• Resolvin D1 hem manik hem de depresif dönemler için
bir durum belirteci olabilir.
• Resolvin D1, bipolar bozulukta kronik enflamasyonu
yansıtıyor olabilir.
• Resolvin D1 bipolar bozuklukta aksonal dejenerasyonu
gösteriyor olabilir.
• Resolvin D1 hastalığın ilerlemesini ve şiddetini izlemede
kullanılabilir.
Amaç: Bipolar bozukluk (BB), önemli psikiyatrik morbidite ve yeti
yitimi ile ilişkili kronik bir bozukluktur.
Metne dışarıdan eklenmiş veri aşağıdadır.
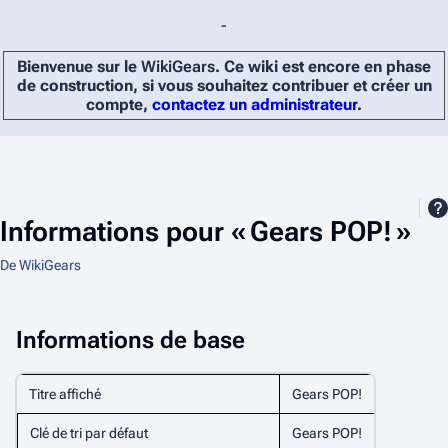
-
Bienvenue sur le
WikiGears
. Ce wiki est encore en phase
de construction, si vous souhaitez contribuer et créer un
compte,
contactez un administrateur
.
Informations pour « Gears POP! »
De WikiGears
Informations de base
Titre affiché
Gears POP!
Clé de tri par défaut
Gears POP!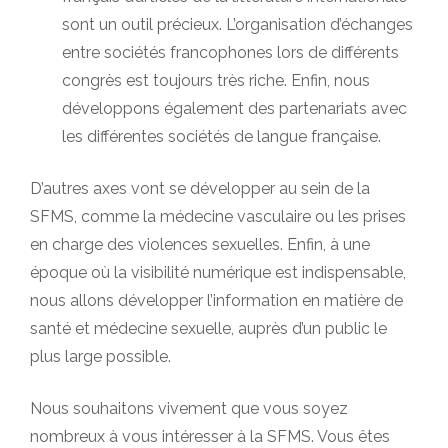
sont un outil précieux. L’organisation d’échanges
entre sociétés francophones lors de différents
congrès est toujours très riche. Enfin, nous
développons également des partenariats avec
les différentes sociétés de langue française.
D’autres axes vont se développer au sein de la
SFMS, comme la médecine vasculaire ou les prises
en charge des violences sexuelles. Enfin, à une
époque où la visibilité numérique est indispensable,
nous allons développer l’information en matière de
santé et médecine sexuelle, auprès d’un public le
plus large possible.
Nous souhaitons vivement que vous soyez
nombreux à vous intéresser à la SFMS. Vous êtes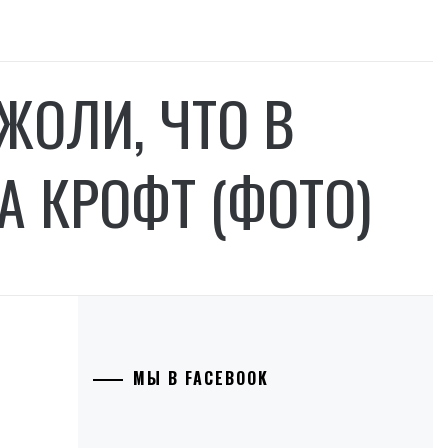
ЖОЛИ, ЧТО В
А КРОФТ (ФОТО)
МЫ В FACEBOOK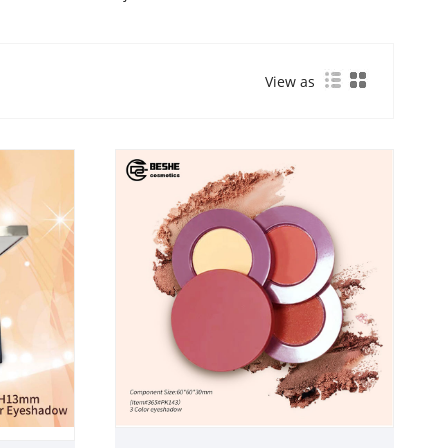
View as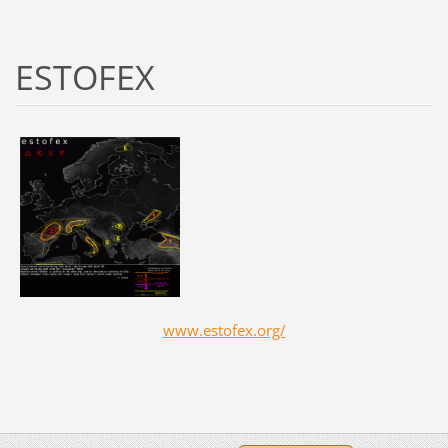
ESTOFEX
www.estofex.org/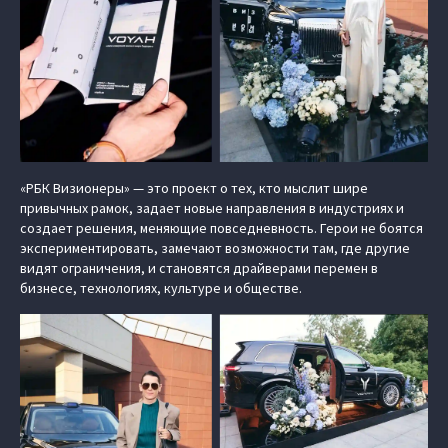
«РБК Визионеры» — это проект о тех, кто мыслит шире
привычных рамок, задает новые направления в индустриях и
создает решения, меняющие повседневность. Герои не боятся
экспериментировать, замечают возможности там, где другие
видят ограничения, и становятся драйверами перемен в
бизнесе, технологиях, культуре и обществе.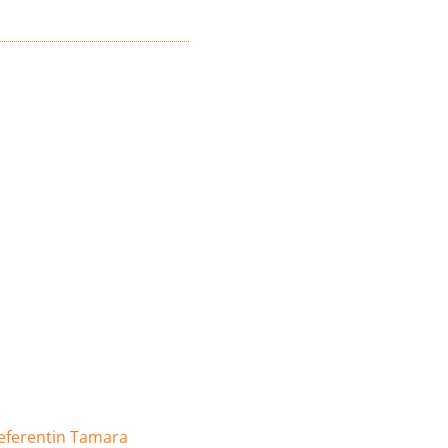
eferentin Tamara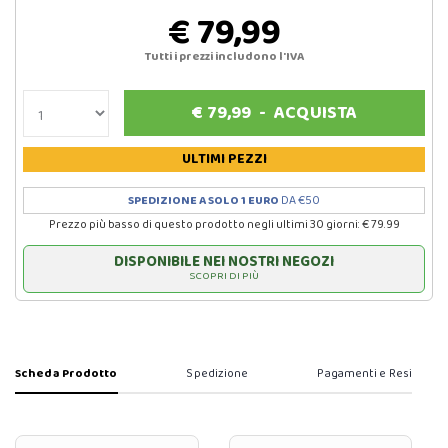
€ 79,99
Tutti i prezzi includono l'IVA
€
79,99
-
ACQUISTA
ULTIMI PEZZI
SPEDIZIONE A SOLO 1 EURO
DA €50
Prezzo più basso di questo prodotto negli ultimi 30 giorni: € 79.99
DISPONIBILE NEI NOSTRI NEGOZI
SCOPRI DI PIÙ
Scheda Prodotto
Spedizione
Pagamenti e Resi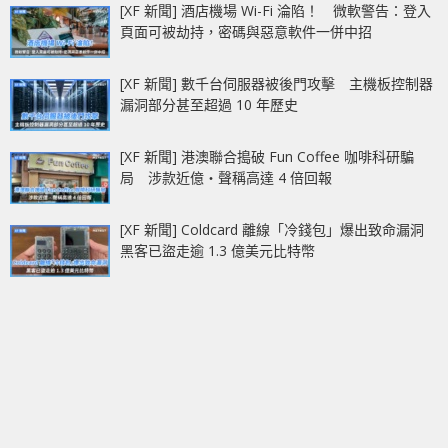
[XF 新聞] 酒店機場 Wi-Fi 淪陷！ 微軟警告：登入
頁面可被劫持，密碼與惡意軟件一併中招
[XF 新聞] 數千台伺服器被後門攻擊 主機板控制器
漏洞部分甚至超過 10 年歷史
[XF 新聞] 港澳聯合搗破 Fun Coffee 咖啡科研騙
局 涉款近億‧聲稱高達 4 倍回報
[XF 新聞] Coldcard 離線「冷錢包」爆出致命漏洞
黑客已盜走逾 1.3 億美元比特幣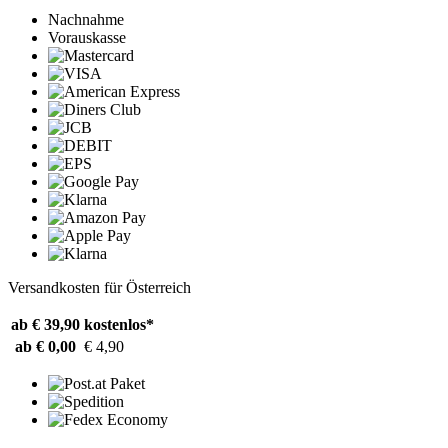
Nachnahme
Vorauskasse
Versandkosten für Österreich
ab € 39,90
kostenlos*
ab € 0,00
€ 4,90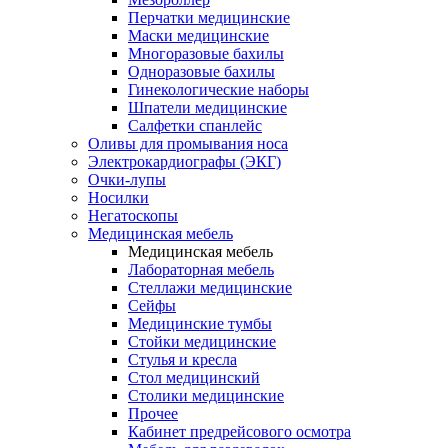
Перчатки медицинские
Маски медицинские
Многоразовые бахилы
Одноразовые бахилы
Гинекологические наборы
Шпатели медицинские
Салфетки спанлейс
Оливы для промывания носа
Электрокардиографы (ЭКГ)
Очки-лупы
Носилки
Негатоскопы
Медицинская мебель
Медицинская мебель
Лабораторная мебель
Стеллажи медицинские
Сейфы
Медицинские тумбы
Стойки медицинские
Cтулья и кресла
Стол медицинский
Столики медицинские
Прочее
Кабинет предрейсового осмотра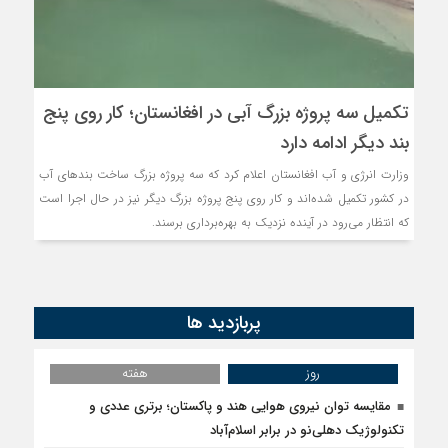
تکمیل سه پروژه بزرگ آبی در افغانستان؛ کار روی پنج
بند دیگر ادامه دارد
وزارت انرژی و آب افغانستان اعلام کرد که سه پروژه بزرگ ساخت بندهای آب
در کشور تکمیل شده‌اند و کار روی پنج پروژه بزرگ دیگر نیز در حال اجرا است
که انتظار می‌رود در آینده نزدیک به بهره‌برداری برسند.
پربازدید ها
روز
هفته
مقایسه توان نیروی هوایی هند و پاکستان؛ برتری عددی و
تکنولوژیک دهلی‌نو در برابر اسلام‌آباد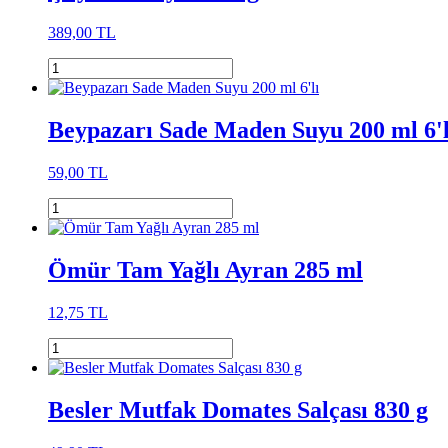
389,00 TL
Beypazarı Sade Maden Suyu 200 ml 6'l
59,00 TL
Ömür Tam Yağlı Ayran 285 ml
12,75 TL
Besler Mutfak Domates Salçası 830 g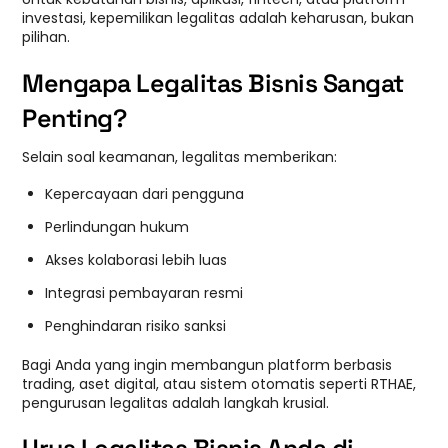
investasi, kepemilikan legalitas adalah keharusan, bukan
pilihan.
Mengapa Legalitas Bisnis Sangat
Penting?
Selain soal keamanan, legalitas memberikan:
Kepercayaan dari pengguna
Perlindungan hukum
Akses kolaborasi lebih luas
Integrasi pembayaran resmi
Penghindaran risiko sanksi
Bagi Anda yang ingin membangun platform berbasis
trading, aset digital, atau sistem otomatis seperti RTHAE,
pengurusan legalitas adalah langkah krusial.
Urus Legalitas Bisnis Anda di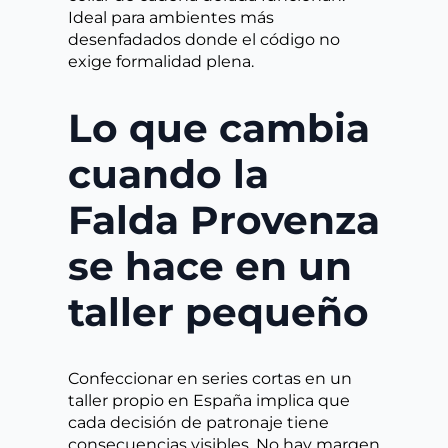
Ideal para ambientes más
desenfadados donde el código no
exige formalidad plena.
Lo que cambia
cuando la
Falda Provenza
se hace en un
taller pequeño
Confeccionar en series cortas en un
taller propio en España implica que
cada decisión de patronaje tiene
consecuencias visibles. No hay margen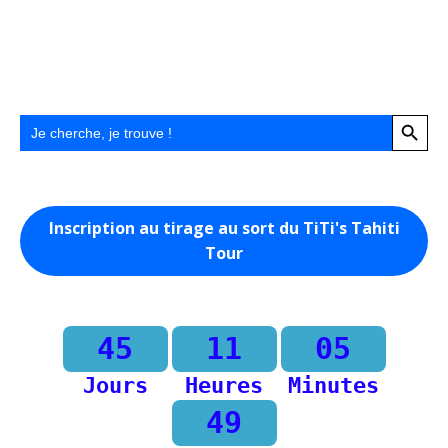
Search Button
Search
for:
Inscription au tirage au sort du TiTi's Tahiti
Tour
45
11
05
Jours
Heures
Minutes
49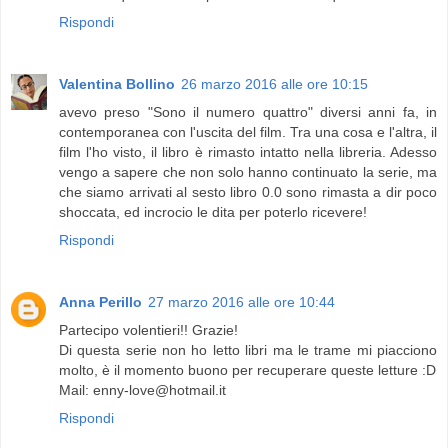
Rispondi
Valentina Bollino
26 marzo 2016 alle ore 10:15
avevo preso "Sono il numero quattro" diversi anni fa, in
contemporanea con l'uscita del film. Tra una cosa e l'altra, il
film l'ho visto, il libro è rimasto intatto nella libreria. Adesso
vengo a sapere che non solo hanno continuato la serie, ma
che siamo arrivati al sesto libro 0.0 sono rimasta a dir poco
shoccata, ed incrocio le dita per poterlo ricevere!
Rispondi
Anna Perillo
27 marzo 2016 alle ore 10:44
Partecipo volentieri!! Grazie!
Di questa serie non ho letto libri ma le trame mi piacciono
molto, è il momento buono per recuperare queste letture :D
Mail: enny-love@hotmail.it
Rispondi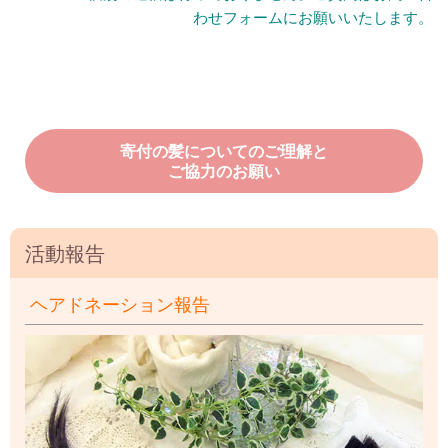
わせフォームにお願いいたします。
寄付の髪についてのご理解と
ご協力のお願い
活動報告
ヘアドネーション報告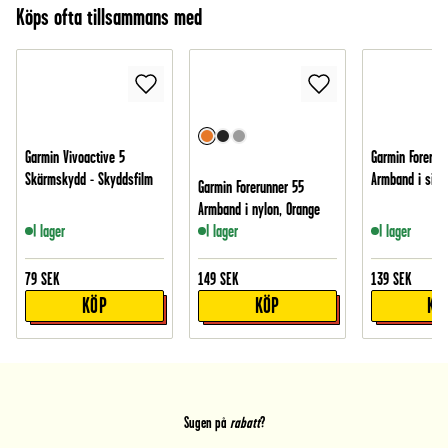
Köps ofta tillsammans med
Garmin Vivoactive 5
Garmin Forerun
Skärmskydd - Skyddsfilm
Armband i silik
Garmin Forerunner 55
Armband i nylon, Orange
I lager
I lager
I lager
79
SEK
149
SEK
139
SEK
KÖP
KÖP
KÖ
Sugen på
rabatt
?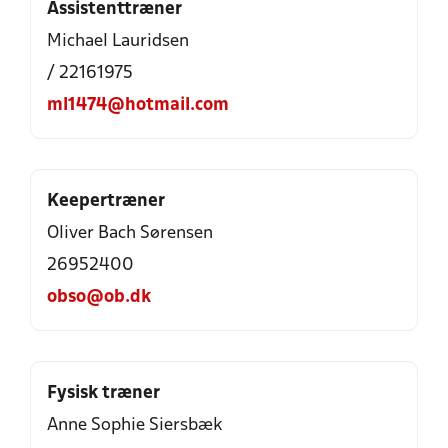
Assistenttræner
Michael Lauridsen
/ 22161975
ml1474@hotmail.com
Keepertræner
Oliver Bach Sørensen
26952400
obso@ob.dk
Fysisk træner
Anne Sophie Siersbæk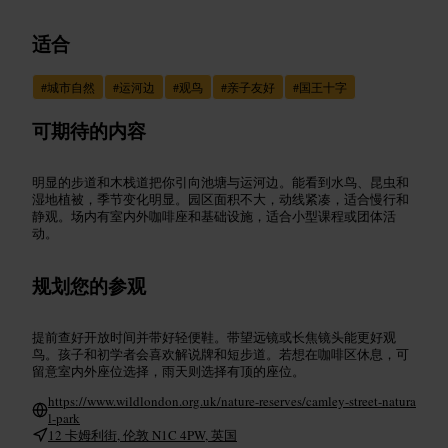
适合
#
城市自然
#
运河边
#
观鸟
#
亲子友好
#
国王十字
可期待的内容
明显的步道和木栈道把你引向池塘与运河边。能看到水鸟、昆虫和
湿地植被，季节变化明显。园区面积不大，动线紧凑，适合慢行和
静观。场内有室内外咖啡座和基础设施，适合小型课程或团体活
动。
规划您的参观
提前查好开放时间并带好轻便鞋。带望远镜或长焦镜头能更好观
鸟。孩子和初学者会喜欢解说牌和短步道。若想在咖啡区休息，可
留意室内外座位选择，雨天则选择有顶的座位。
https://www.wildlondon.org.uk/nature-reserves/camley-street-natura
l-park
12 卡姆利街, 伦敦 N1C 4PW, 英国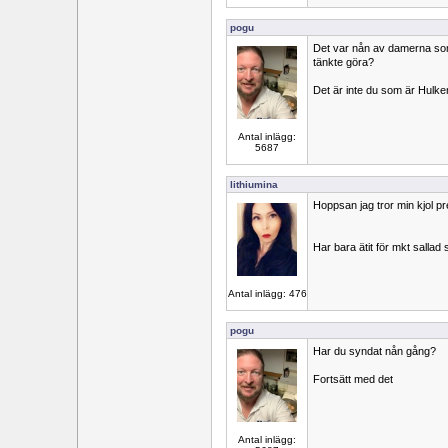
pogu
Det var nån av damerna som
tänkte göra?
Det är inte du som är Hulke
Antal inlägg:
5687
lithiumina
Hoppsan jag tror min kjol p
Har bara ätit för mkt sallad s
Antal inlägg: 476
pogu
Har du syndat nån gång?
Fortsätt med det
Antal inlägg: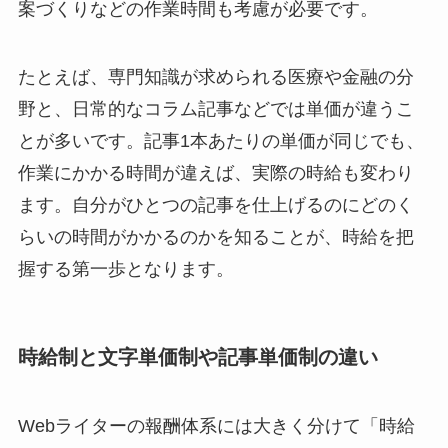
案づくりなどの作業時間も考慮が必要です。
たとえば、専門知識が求められる医療や金融の分
野と、日常的なコラム記事などでは単価が違うこ
とが多いです。記事1本あたりの単価が同じでも、
作業にかかる時間が違えば、実際の時給も変わり
ます。自分がひとつの記事を仕上げるのにどのく
らいの時間がかかるのかを知ることが、時給を把
握する第一歩となります。
時給制と文字単価制や記事単価制の違い
Webライターの報酬体系には大きく分けて「時給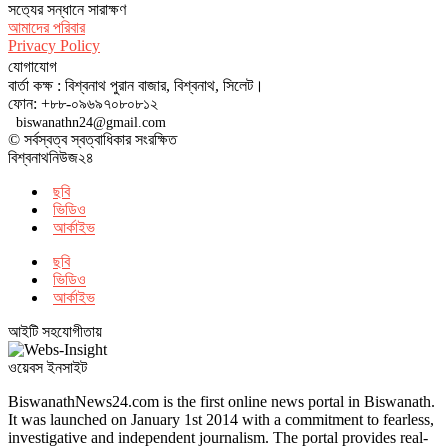
সত‌্যের সন্ধানে সারাক্ষণ
আমাদের পরিবার
Privacy Policy
যোগাযোগ
বার্তা কক্ষ : বিশ্বনাথ পুরান বাজার, বিশ্বনাথ, সিলেট।
ফোন: +৮৮-০৯৬৯৭০৮০৮১২
biswanathn24@gmail.com
© সর্বস্বত্ব স্বত্বাধিকার সংরক্ষিত
বিশ্বনাথনিউজ২৪
ছবি
ভিডিও
আর্কাইভ
ছবি
ভিডিও
আর্কাইভ
আইটি সহযোগীতায়
ওয়েবস ইনসাইট
BiswanathNews24.com is the first online news portal in Biswanath.
It was launched on January 1st 2014 with a commitment to fearless,
investigative and independent journalism. The portal provides real-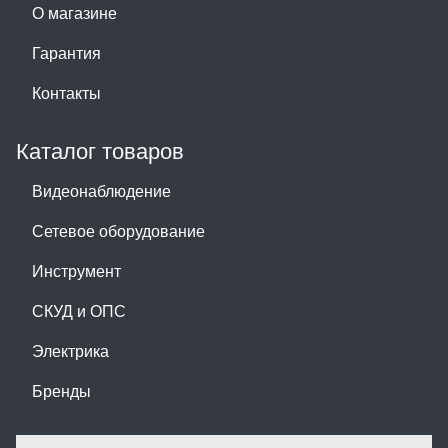
О магазине
Гарантия
Контакты
Каталог товаров
Видеонаблюдение
Сетевое оборудование
Инструмент
СКУД и ОПС
Электрика
Бренды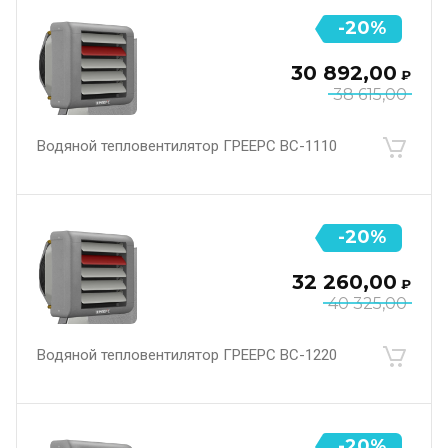
-20%
30 892,00
₽
38 615,00
Водяной тепловентилятор ГРЕЕРС ВС-1110
-20%
32 260,00
₽
40 325,00
Водяной тепловентилятор ГРЕЕРС ВС-1220
-20%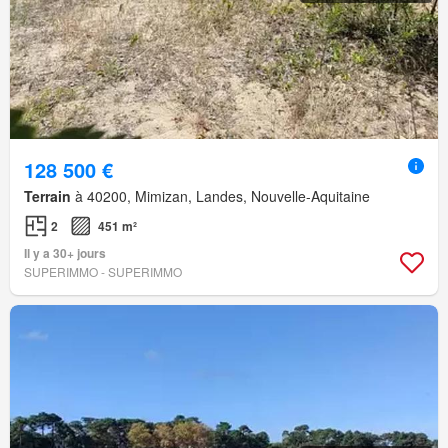
128 500 €
Terrain
à 40200, Mimizan, Landes, Nouvelle-Aquitaine
2
451 m²
Il y a 30+ jours
SUPERIMMO - SUPERIMMO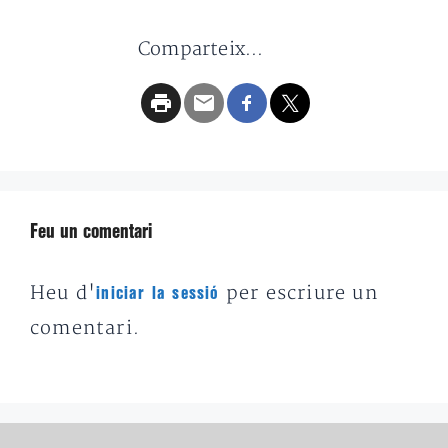
Comparteix...
Feu un comentari
Heu d'
per escriure un
iniciar la sessió
comentari.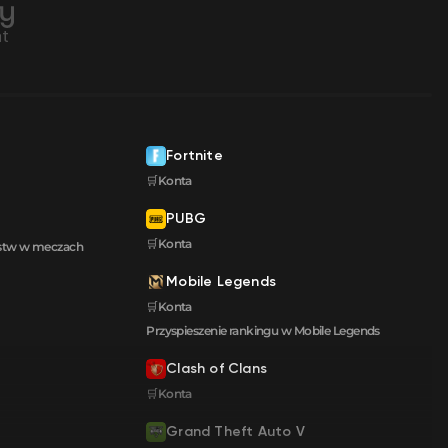
Fortnite
🛒Konta
PUBG
🛒Konta
ęstw w meczach
Mobile Legends
🛒Konta
Przyspieszenie rankingu w Mobile Legends
Clash of Clans
🛒Konta
Grand Theft Auto V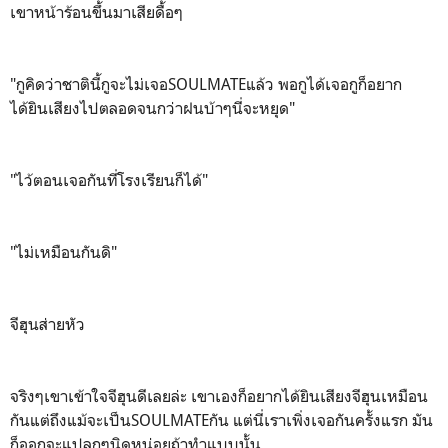
เขาหน้าร้อนขึ้นมาเสียดื้อๆ
"กูคิดว่าชาตินี้กูจะไม่เจอSOULMATEแล้ว พอกูได้เจอกูก็อยาก
ได้ยินเสียงไปตลอดจนกว่าฝนบ้าๆนี่จะหยุด"
"ไว้ตอนเจอกันที่โรงเรียนก็ได้"
"ไม่เหมือนกันดิ"
จีฮุนส่ายหัว
จริงๆเขาเข้าใจจีฮุนดีเลยล่ะ เขาเองก็อยากได้ยินเสียงจีฮุนเหมือน
กันแต่ถึงแม้จะเป็นSOULMATEกัน แต่นี่เราเพิ่งเจอกันครั้งแรก มัน
ก็ออกจะแปลกๆนิดหน่อยถ้าทำแบบนั้น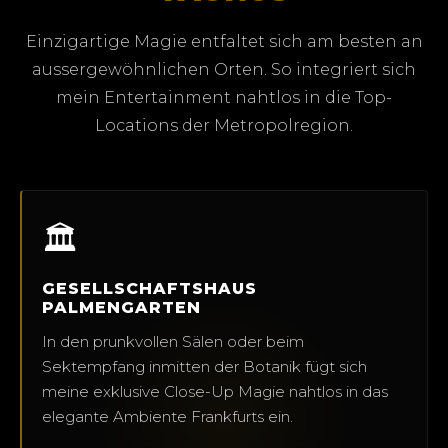
Einzigartige Magie entfaltet sich am besten an
aussergewöhnlichen Orten. So integriert sich
mein Entertainment nahtlos in die Top-
Locations der Metropolregion.
🏛️
GESELLSCHAFTSHAUS
PALMENGARTEN
In den prunkvollen Sälen oder beim
Sektempfang inmitten der Botanik fügt sich
meine exklusive Close-Up Magie nahtlos in das
elegante Ambiente Frankfurts ein.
Son araştırmalar, enflamatuvar
süreçleri BB patolojisiyle ilişkilendirmiştir. Eikosapentaenoik asit (EPA) ve
dokosaheksaenoik asitten (DHA) türetilen bir antienflamatuvar molekül
olan Resolvin D1’in (RvD1) apoptozu, nöroenflamasyonu inhibe ettiği ve
nörojenezi teşvik ettiği gösterilmiştir. Bu çalışma, BB hastalarında akut
epizot ve remisyon dönemleri arasında serum RvD1 düzeylerindeki
değişiklikleri ve bunların enflamatuvar ve metabolik sendrom (MetS)
parametreleriyle ilişkisini belirlemeyi amaçlamaktadır.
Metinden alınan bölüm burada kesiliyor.